Berpadu dengan musik lokal, jazz ternyata menyatukan selera penonton dari berbagai lapisan. Jazz Ijen yang digelar pada Sabtu lalu hanya punya persiapan kurang dari dua pekan. Para aartis pendukung, diundang dadakan.
Pemerintah Kabupaten Banyuwangi memang merangkul musisi untuk tampil di Jazz Ijen guna mempromosikan kawah Ijen. (Lihat pula: Semburat Api Biru Ijen yang Mendunia)
"Apa urgensinya menggalang dana di kawasan konservasi yang baru terbakar?"

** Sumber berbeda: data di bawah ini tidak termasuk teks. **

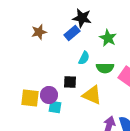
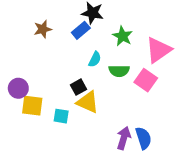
black square: (70, 82) -> (79, 87), turned -32
purple circle: (49, 95) -> (18, 88), moved
yellow triangle: (92, 95) -> (88, 102), moved

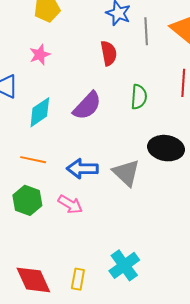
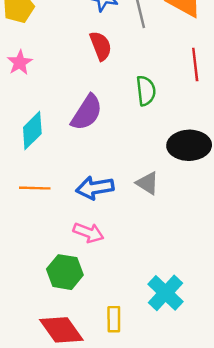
gray triangle: (126, 173) -> (147, 183), size x0.7
green hexagon: (27, 200) -> (65, 272), moved

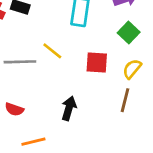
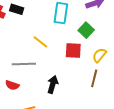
green square: (129, 32) -> (86, 30), moved
gray line: (20, 62) -> (24, 64), moved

Jazz itu juga untuk misi kemanusiaan dan gratis. Panitia hanya menyodorkan sumbangan PMI mulai dari 10 lembar hingga 100 lembar. Menurut Bupati Banyuwangi Abdullah Azwar Anas, menggalang aksi solidaritas sosial lebih mudah dilakukan dengan menggelar konser musik.
Dengan misi sosialnya, Jazz Ijen layaknya sebuah paket komplet. Hanya satu persoalan yang mengganjal, yakni persoalan konservasi.
"Apa urgensinya menggalang dana di kawasan konservasi yang baru saja terbakar?" kata Ari Restu, Koordinator Banyuwangi\'s Forum for Environmental Learning.
Kepala Balai Konservasi Sumber Daya Alam Wilayah V, yang menaungi Ijen, Sunandar Trigunajasa, mengatakan konser di kawasan cagar alam seharusnya tak dilakukan. Itu menyalahi kata konservasi yang tersemat di kawasan itu, tuturnya.